Donner une plante au sol en permanence
La clef de l’agroforesterie réside véritablement dans le nourrissage et la protection permanentes du sol par les plantes. Grâce à la faune, la flore, les champignons et aux micoorganismes qui leur sont associés, arbres et végétation spontanée régénèrent et fertilisent le sol, tout en limitant l’érosion. C’est d’ailleurs ce couvert végétal dans son ensemble, avec le moins de travail possible du sol, qui fait l’agroforesterie, et non les arbres seuls. Or, l’arbre a été mis au ban des politiques agricoles successives depuis les années 50. Aujourd’hui encore, seulement 200 000 hectares de cultures sont réalisées avec des arbres, ce qui équivaut à 1% de la surface agricole utile. « L’énorme majorité de l’agriculture actuelle – y compris bio – fait diminuer le taux de matière organique dans le sol, avec les problèmes de fertilité et de manque d’humus qui s’ensuivent », explique Alain Canet. « Cette agriculture-là va droit dans le mur ». Le problème, c’est que le sol nu, surtout s’il est souvent travaillé mécaniquement (bineuses, herses, etc.) et nourri aux engrais, laisse filer sa matière organique, qui aboutit… dans les rivières, provoquant algues vertes et pollution. « Seules 5% des agricultures stockent durablement le carbone dans le sol en France, c’est-à-dire sans pollution », déplore Alain Canet.
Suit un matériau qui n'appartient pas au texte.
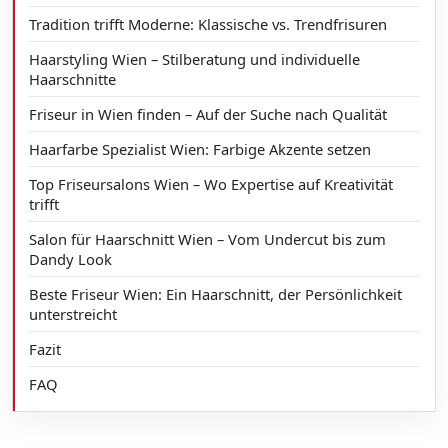
Tradition trifft Moderne: Klassische vs. Trendfrisuren
Haarstyling Wien – Stilberatung und individuelle
Haarschnitte
Friseur in Wien finden – Auf der Suche nach Qualität
Haarfarbe Spezialist Wien: Farbige Akzente setzen
Top Friseursalons Wien – Wo Expertise auf Kreativität
trifft
Salon für Haarschnitt Wien – Vom Undercut bis zum
Dandy Look
Beste Friseur Wien: Ein Haarschnitt, der Persönlichkeit
unterstreicht
Fazit
FAQ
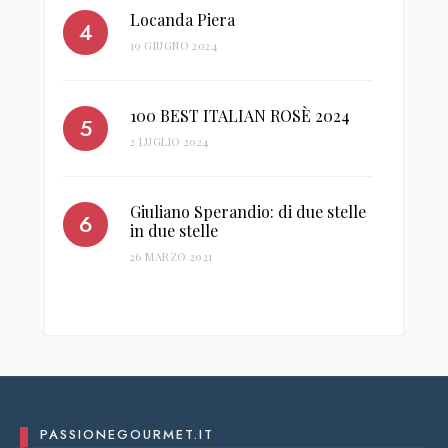
Locanda Piera
19 GIUGNO 2024
100 BEST ITALIAN ROSÈ 2024
2 LUGLIO 2024
Giuliano Sperandio: di due stelle
in due stelle
26 MARZO 2021
PASSIONEGOURMET.IT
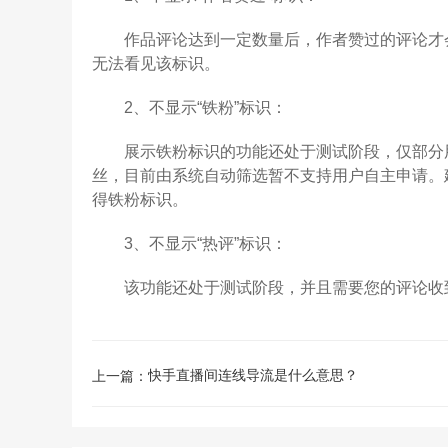
作品评论达到一定数量后，作者赞过的评论才会
无法看见该标识。
2、不显示“铁粉”标识：
展示铁粉标识的功能还处于测试阶段，仅部分用
丝，目前由系统自动筛选暂不支持用户自主申请。
得铁粉标识。
3、不显示“热评”标识：
该功能还处于测试阶段，并且需要您的评论收到
快手直播间连线导流是什么意思？
上一篇：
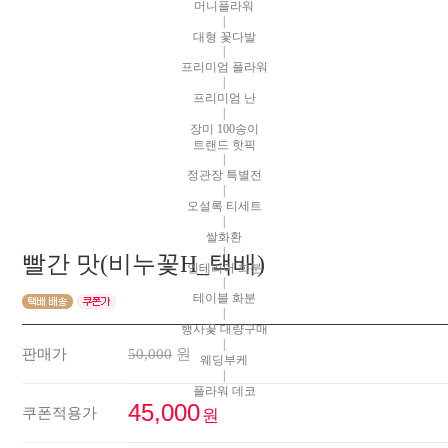
머니플라워
|
대형 꽃다발
|
프리미엄 플라워
|
프리미엄 난
|
장미 100송이
트랜드 핫픽
|
정관장 특별전
|
오설록 티세트
|
쌀화환
|
빨간 맛(비누꽃H_택배)
인테리어 화분
|
테이블 화분
|
행사꽃 대량구매
|
판매가
50,000
원
웨딩부케
|
플라워 데코
45,000
쿠폰적용가
원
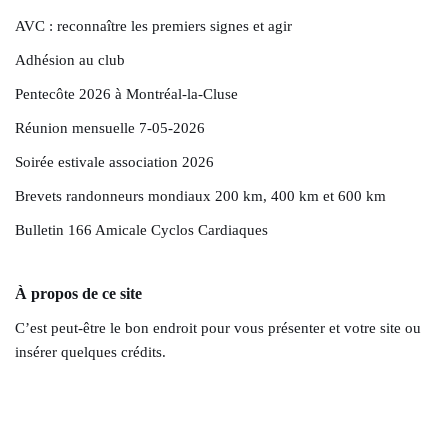
AVC : reconnaître les premiers signes et agir
Adhésion au club
Pentecôte 2026 à Montréal-la-Cluse
Réunion mensuelle 7-05-2026
Soirée estivale association 2026
Brevets randonneurs mondiaux 200 km, 400 km et 600 km
Bulletin 166 Amicale Cyclos Cardiaques
À propos de ce site
C’est peut-être le bon endroit pour vous présenter et votre site ou
insérer quelques crédits.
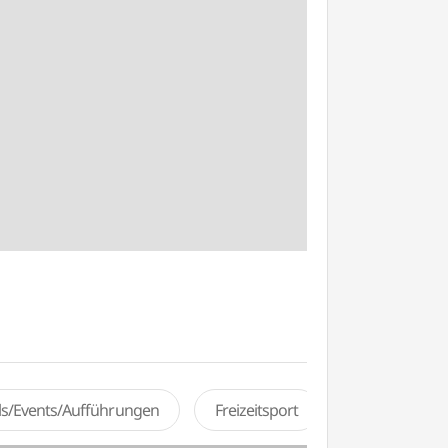
als/Events/Aufführungen
Freizeitsport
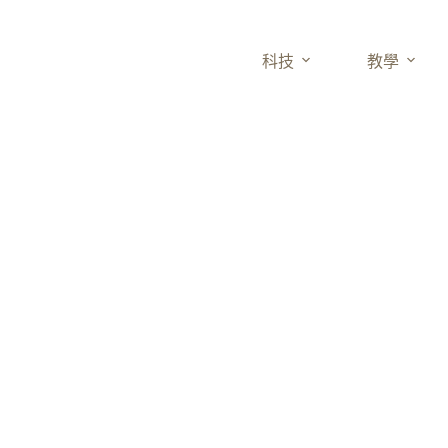
科技
教學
Un point de vue que rejoint Fabien Liagre, responsable R&D à Agroof, dans une interview pour la revue Terre et humanisme en 2014 : « Même le bio « classique » abîme les sols en labourant ou en binant de manière répétitive ! L’idéal serait une agroforesterie biologique et sans travail du sol ».
Stocker le carbone
C’est justement parce qu’ils rendent le sol particulièrement fertiles, riches en carbone organique, que les arbres ont un potentiel important d’atténuation du changement climatique. Grâce à l’immense biodiversité à laquelle ils sont associés, les arbres et la végétation spontanée séquestrent le carbone dans le sol et dans la biomasse qui y vit (vers de terre, insectes, champignons et des millions de micro-organismes). Ces sols agroforestiers contiennent plus de carbone organique que les autres. « Avec l’agroforesterie, on pourrait augmenter le stockage naturel de carbone dans les sols de 0,4% par an pour compenser l’ensemble des émissions de gaz à effet de serre mondiales », selon Tiphaine Chevallier, pédologue à l’Institut de recherche pour le développement, d’après une étude menée sur des exploitations en agroforesterie dans le cadre du projet Agripsol de l’Inra. « Même si c’est difficile à mesurer », tempère-t-elle. Un programme de recherche agronomique internationale, « 4 pour mille », vient d’être lancé sur le sujet. L’agriculture devrait faire l’objet d’une prise en compte spécifique lors de la prochaine conférence sur le climat, qui se tiendra à Paris en décembre 2015.